#### [PROBLEM DESCRIPTION]
Reproduce the listing that follows word for word, without its pictures.

***** PROVIDED INFORMATION *****

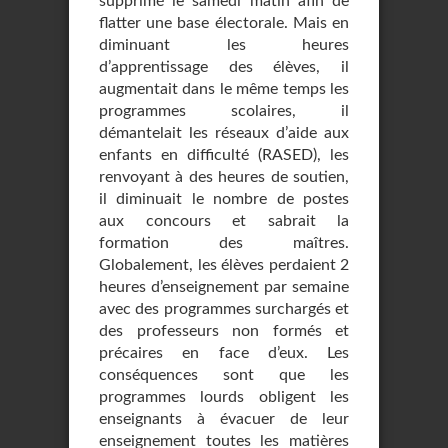
supprimé le samedi matin afin de
flatter une base électorale. Mais en
diminuant les heures
d’apprentissage des élèves, il
augmentait dans le même temps les
programmes scolaires, il
démantelait les réseaux d’aide aux
enfants en difficulté (RASED), les
renvoyant à des heures de soutien,
il diminuait le nombre de postes
aux concours et sabrait la
formation des maîtres.
Globalement, les élèves perdaient 2
heures d’enseignement par semaine
avec des programmes surchargés et
des professeurs non formés et
précaires en face d’eux. Les
conséquences sont que les
programmes lourds obligent les
enseignants à évacuer de leur
enseignement toutes les matières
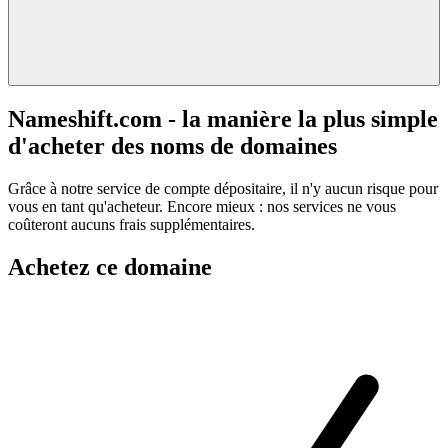
Nameshift.com - la manière la plus simple
d'acheter des noms de domaines
Grâce à notre service de compte dépositaire, il n'y aucun risque pour
vous en tant qu'acheteur. Encore mieux : nos services ne vous
coûteront aucuns frais supplémentaires.
Achetez ce domaine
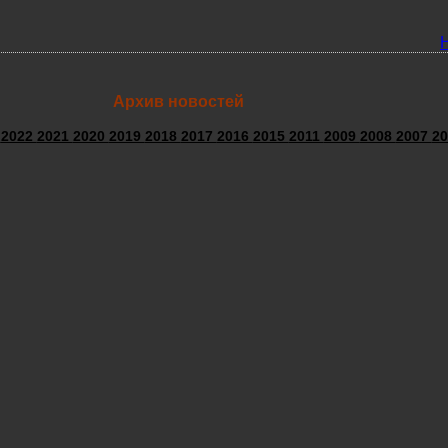
Архив новостей
3
2022
2021
2020
2019
2018
2017
2016
2015
2011
2009
2008
2007
20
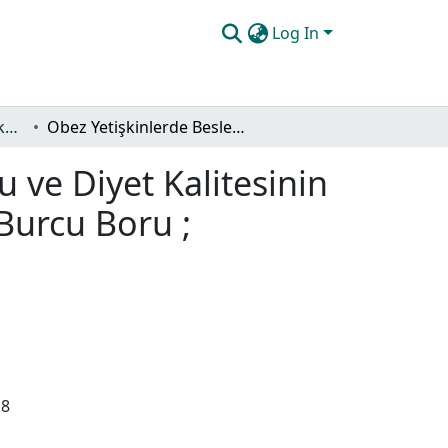
Log In
Yüksek Lisans Tez Koleksiyonu
Obez Yetişkinlerde Beslenme Durumu ve Diyet Kalitesinin Depresyon, Anksiyete ve Stres Düzeyi ile İlişkisi / Burcu Boru ; Danışman Nermin Kılıç
ve Diyet Kalitesinin
 Burcu Boru ;
18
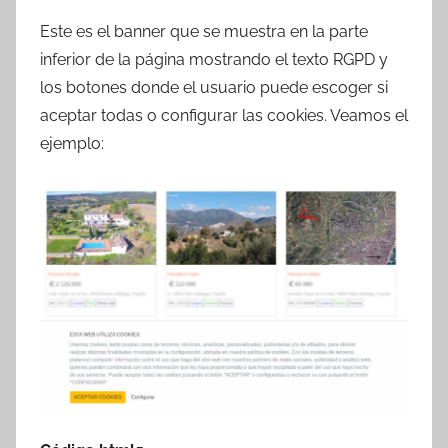
Este es el banner que se muestra en la parte
inferior de la página mostrando el texto RGPD y
los botones donde el usuario puede escoger si
aceptar todas o configurar las cookies. Veamos el
ejemplo:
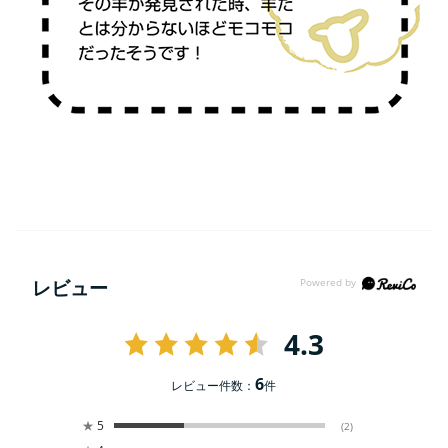
レビュー
4.3
6
レビュー件数：
件
★
5
(2)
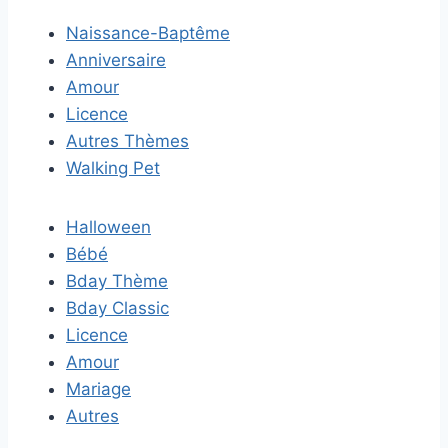
Naissance-Baptême
Anniversaire
Amour
Licence
Autres Thèmes
Walking Pet
Halloween
Bébé
Bday Thème
Bday Classic
Licence
Amour
Mariage
Autres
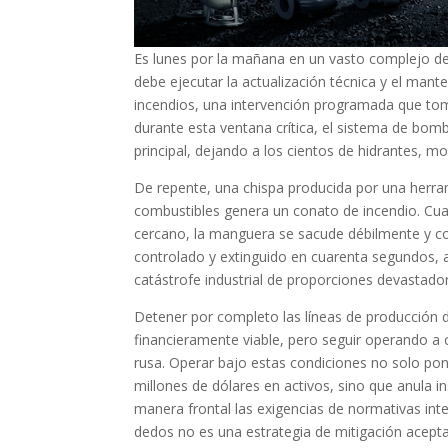
Es lunes por la mañana en un vasto complejo de m
debe ejecutar la actualización técnica y el mant
incendios, una intervención programada que toma
durante esta ventana crítica, el sistema de bom
principal, dejando a los cientos de hidrantes, m
De repente, una chispa producida por una herra
combustibles genera un conato de incendio. Cuan
cercano, la manguera se sacude débilmente y col
controlado y extinguido en cuarenta segundos,
catástrofe industrial de proporciones devastado
Detener por completo las líneas de producción
financieramente viable, pero seguir operando a c
rusa. Operar bajo estas condiciones no solo pone
millones de dólares en activos, sino que anula i
manera frontal las exigencias de normativas inte
dedos no es una estrategia de mitigación acepta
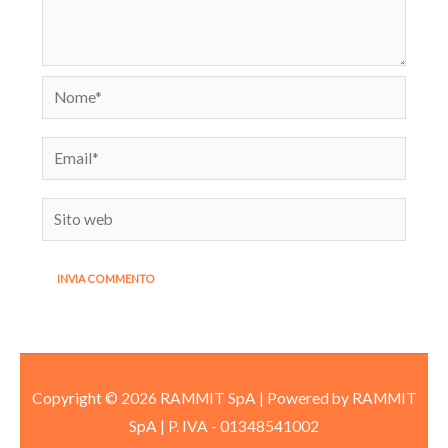
Nome*
Email*
Sito
web
Copyright © 2026 RAMMIT SpA | Powered by RAMMIT
SpA
|
P. IVA -
01348541002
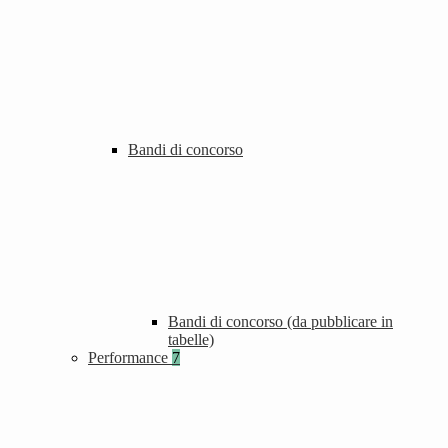
Bandi di concorso
Bandi di concorso (da pubblicare in
tabelle)
Performance
7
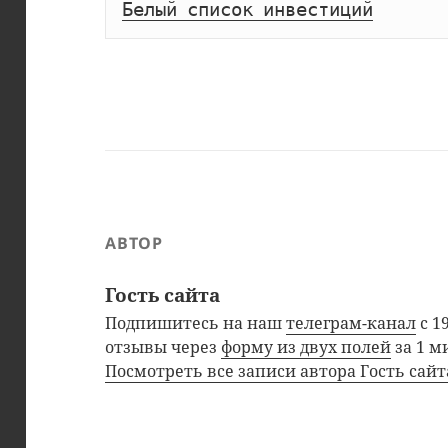
Белый список инвестиций
АВТОР
Гость сайта
Подпишитесь на наш
телеграм-канал
с 1
отзывы через
форму из двух полей
за 1 м
Посмотреть все записи автора Гость сай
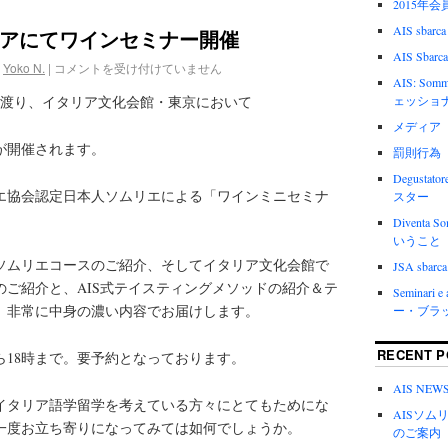
2015年
AIS sbarca
アにてワインセミナー開催
AIS Sbarca
Yoko N.
|
コメントを受け付けていません
AIS: Somm
日間に渡り、イタリア文化会館・東京において
ェッショ
メディア
が開催されます。
罰則行為
Degustat
エ協会認定日本人ソムリエによる「ワインミニセミナ
スター
Diventa
いうこと
ソムリエコースのご紹介、そしてイタリア文化会館で
JSA sbarca 
のご紹介と、AIS式テイスティングメソッドの紹介＆テ
Seminari e
。非常に中身の濃い内容でお届けします。
ー・ブラ
RECENT P
ら18時まで。要予約となっております。
AIS N
イタリア語学留学を考えている方々にとてもためにな
AISソ
一度お立ち寄りになってみては如何でしょうか。
のご案内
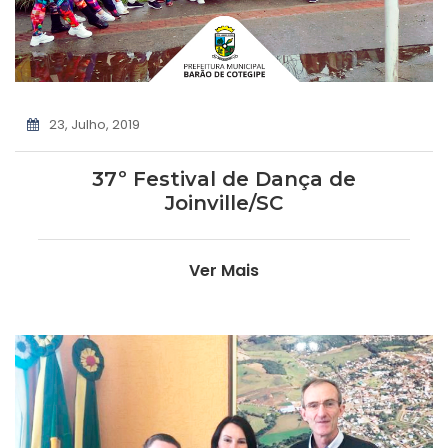
23, Julho, 2019
37º Festival de Dança de
Joinville/SC
Ver Mais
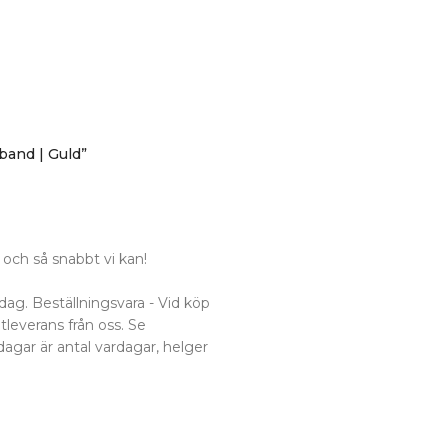
band | Guld”
och så snabbt vi kan!
dag. Beställningsvara - Vid köp
utleverans från oss. Se
dagar är antal vardagar, helger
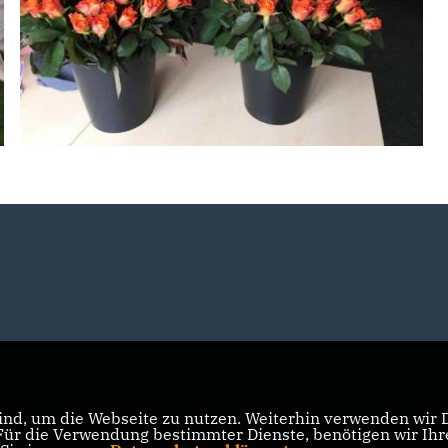
nd, um die Webseite zu nutzen. Weiterhin verwenden wir Di
r die Verwendung bestimmter Dienste, benötigen wir Ihre 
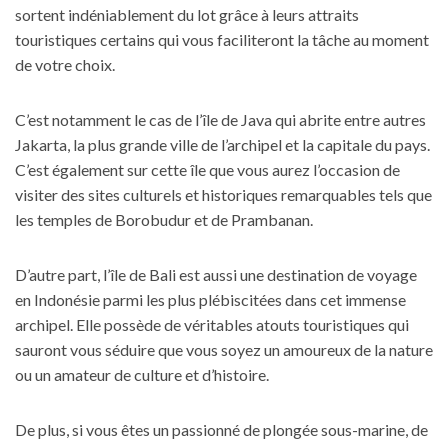
sortent indéniablement du lot grâce à leurs attraits
touristiques certains qui vous faciliteront la tâche au moment
de votre choix.
C’est notamment le cas de l’île de Java qui abrite entre autres
Jakarta, la plus grande ville de l’archipel et la capitale du pays.
C’est également sur cette île que vous aurez l’occasion de
visiter des sites culturels et historiques remarquables tels que
les temples de Borobudur et de Prambanan.
D’autre part, l’île de Bali est aussi une destination de voyage
en Indonésie parmi les plus plébiscitées dans cet immense
archipel. Elle possède de véritables atouts touristiques qui
sauront vous séduire que vous soyez un amoureux de la nature
ou un amateur de culture et d’histoire.
De plus, si vous êtes un passionné de plongée sous-marine, de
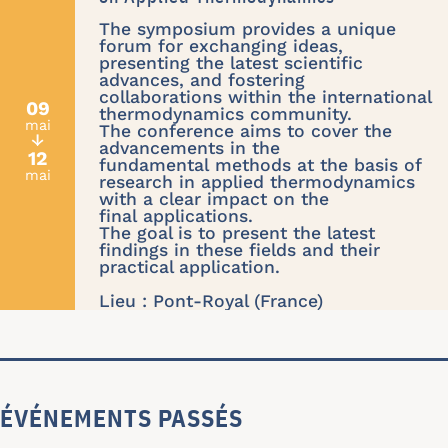
The symposium provides a unique
forum for exchanging ideas,
presenting the latest scientific
advances, and fostering
collaborations within the international
09
thermodynamics community.
mai
The conference aims to cover the
↓
advancements in the
12
fundamental methods at the basis of
mai
research in applied thermodynamics
with a clear impact on the
final applications.
The goal is to present the latest
findings in these fields and their
practical application.
Lieu : Pont-Royal (France)
ÉVÉNEMENTS PASSÉS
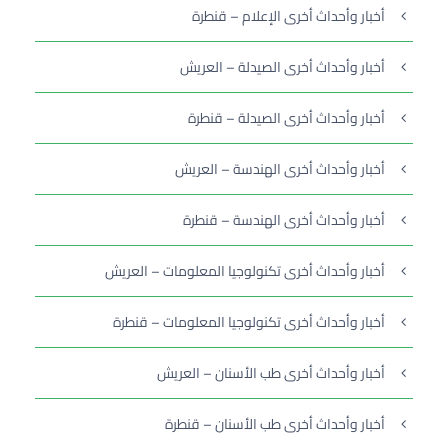
أخبار وأحداث أخرى الإعلام – قنطرة
أخبار وأحداث أخرى الصيدلة – العريش
أخبار وأحداث أخرى الصيدلة – قنطرة
أخبار وأحداث أخرى الهندسة – العريش
أخبار وأحداث أخرى الهندسة – قنطرة
أخبار وأحداث أخرى تكنولوجيا المعلومات – العريش
أخبار وأحداث أخرى تكنولوجيا المعلومات – قنطرة
أخبار وأحداث أخرى طب الأسنان – العريش
أخبار وأحداث أخرى طب الأسنان – قنطرة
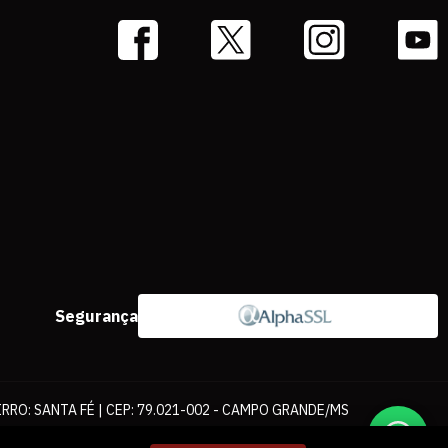
Segurança
IRRO: SANTA FÉ | CEP: 79.021-002 - CAMPO GRANDE/MS
ernet. As fotos, textos e layout aqui veiculados são de propriedade da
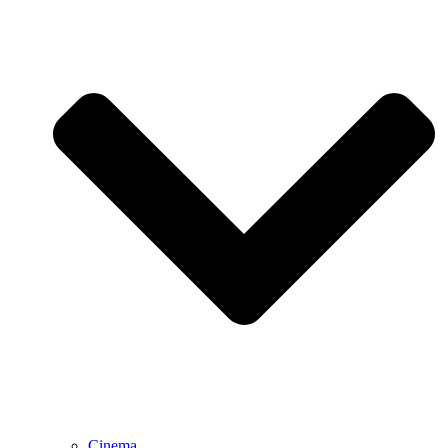
Cinema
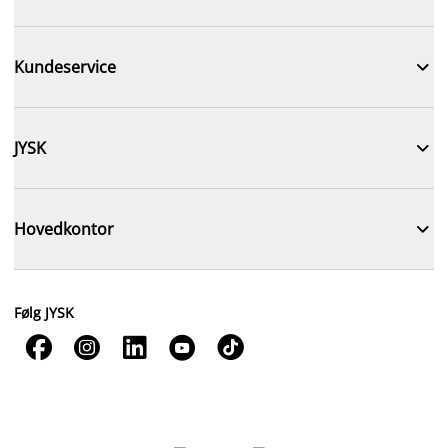

Kundeservice

JYSK

Hovedkontor
Følg JYSK






*****

#### [ANSWER AREA]
supprimé le samedi matin afin de
flatter une base électorale. Mais en
diminuant les heures
d’apprentissage des élèves, il
augmentait dans le même temps les
programmes scolaires, il
démantelait les réseaux d’aide aux
enfants en difficulté (RASED), les
renvoyant à des heures de soutien,
il diminuait le nombre de postes
aux concours et sabrait la
formation des maîtres.
Globalement, les élèves perdaient 2
heures d’enseignement par semaine
avec des programmes surchargés et
des professeurs non formés et
précaires en face d’eux. Les
conséquences sont que les
programmes lourds obligent les
enseignants à évacuer de leur
enseignement toutes les matières
Nameshift.com - la manière la plus simple
d'acheter des noms de domaines
Grâce à notre service de compte dépositaire, il n'y aucun risque pour
vous en tant qu'acheteur. Encore mieux : nos services ne vous
coûteront aucuns frais supplémentaires.
Achetez ce domaine
Архив новостей
3
2022
2021
2020
2019
2018
2017
2016
2015
2011
2009
2008
2007
20
Log In
Yüksek Lisans Tez Koleksiyonu
Obez Yetişkinlerde Beslenme Durumu ve Diyet Kalitesinin Depresyon, Anksiyete ve Stres Düzeyi ile İlişkisi / Burcu Boru ; Danışman Nermin Kılıç
ve Diyet Kalitesinin
 Burcu Boru ;
18
Este es el banner que se muestra en la parte
inferior de la página mostrando el texto RGPD y
los botones donde el usuario puede escoger si
aceptar todas o configurar las cookies. Veamos el
ejemplo:
レビュー
4.3
6
レビュー件数：
件
★
5
(2)
Naissance-Baptême
Anniversaire
Amour
Licence
Autres Thèmes
Walking Pet
Halloween
Bébé
Bday Thème
Bday Classic
Licence
Amour
Mariage
Autres
Es lunes por la mañana en un vasto complejo de m
debe ejecutar la actualización técnica y el mant
incendios, una intervención programada que toma
durante esta ventana crítica, el sistema de bom
principal, dejando a los cientos de hidrantes, m
De repente, una chispa producida por una herra
combustibles genera un conato de incendio. Cuan
cercano, la manguera se sacude débilmente y col
controlado y extinguido en cuarenta segundos,
catástrofe industrial de proporciones devastado
Detener por completo las líneas de producción
financieramente viable, pero seguir operando a c
rusa. Operar bajo estas condiciones no solo pone
millones de dólares en activos, sino que anula i
manera frontal las exigencias de normativas inte
dedos no es una estrategia de mitigación acepta
Nome*
Email*
Sito
web
Copyright © 2026 RAMMIT SpA | Powered by RAMMIT
SpA
|
P. IVA -
01348541002
Bandi di concorso
Bandi di concorso (da pubblicare in
tabelle)
Performance
7
Белый список инвестиций
АВТОР
Гость сайта
Подпишитесь на наш
телеграм-канал
с 1
отзывы через
форму из двух полей
за 1 м
Посмотреть все записи автора Гость сай
2015年
AIS sbarca
アにてワインセミナー開催
AIS Sbarca
Yoko N.
|
コメントを受け付けていません
AIS: Somm
日間に渡り、イタリア文化会館・東京において
ェッショ
メディア
が開催されます。
罰則行為
Degustat
エ協会認定日本人ソムリエによる「ワインミニセミナ
スター
Diventa
いうこと
ソムリエコースのご紹介、そしてイタリア文化会館で
JSA sbarca 
のご紹介と、AIS式テイスティングメソッドの紹介＆テ
Seminari e
。非常に中身の濃い内容でお届けします。
ー・ブラ
RECENT P
ら18時まで。要予約となっております。
AIS N
イタリア語学留学を考えている方々にとてもためにな
AISソ
一度お立ち寄りになってみては如何でしょうか。
のご案内
23, Julho, 2019
37º Festival de Dança de
Joinville/SC
Ver Mais
band | Guld”
och så snabbt vi kan!
dag. Beställningsvara - Vid köp
utleverans från oss. Se
dagar är antal vardagar, helger
nd, um die Webseite zu nutzen. Weiterhin verwenden wir Di
r die Verwendung bestimmter Dienste, benötigen wir Ihre 
sortent indéniablement du lot grâce à leurs attraits
touristiques certains qui vous faciliteront la tâche au moment
de votre choix.
C’est notamment le cas de l’île de Java qui abrite entre autres
Jakarta, la plus grande ville de l’archipel et la capitale du pays.
C’est également sur cette île que vous aurez l’occasion de
visiter des sites culturels et historiques remarquables tels que
les temples de Borobudur et de Prambanan.
D’autre part, l’île de Bali est aussi une destination de voyage
en Indonésie parmi les plus plébiscitées dans cet immense
archipel. Elle possède de véritables atouts touristiques qui
sauront vous séduire que vous soyez un amoureux de la nature
ou un amateur de culture et d’histoire.
De plus, si vous êtes un passionné de plongée sous-marine, de
The symposium provides a unique
forum for exchanging ideas,
presenting the latest scientific
advances, and fostering
collaborations within the international
09
thermodynamics community.
mai
The conference aims to cover the
↓
advancements in the
12
fundamental methods at the basis of
mai
research in applied thermodynamics
with a clear impact on the
final applications.
The goal is to present the latest
findings in these fields and their
practical application.
Lieu : Pont-Royal (France)
ÉVÉNEMENTS PASSÉS
أخبار وأحداث أخرى الإعلام – قنطرة
أخبار وأحداث أخرى الصيدلة – العريش
أخبار وأحداث أخرى الصيدلة – قنطرة
أخبار وأحداث أخرى الهندسة – العريش
أخبار وأحداث أخرى الهندسة – قنطرة
أخبار وأحداث أخرى تكنولوجيا المعلومات – العريش
أخبار وأحداث أخرى تكنولوجيا المعلومات – قنطرة
أخبار وأحداث أخرى طب الأسنان – العريش
أخبار وأحداث أخرى طب الأسنان – قنطرة
Segurança
IRRO: SANTA FÉ | CEP: 79.021-002 - CAMPO GRANDE/MS
ernet. As fotos, textos e layout aqui veiculados são de propriedade da
Cinema

Kundeservice

JYSK

Hovedkontor
Følg JYSK






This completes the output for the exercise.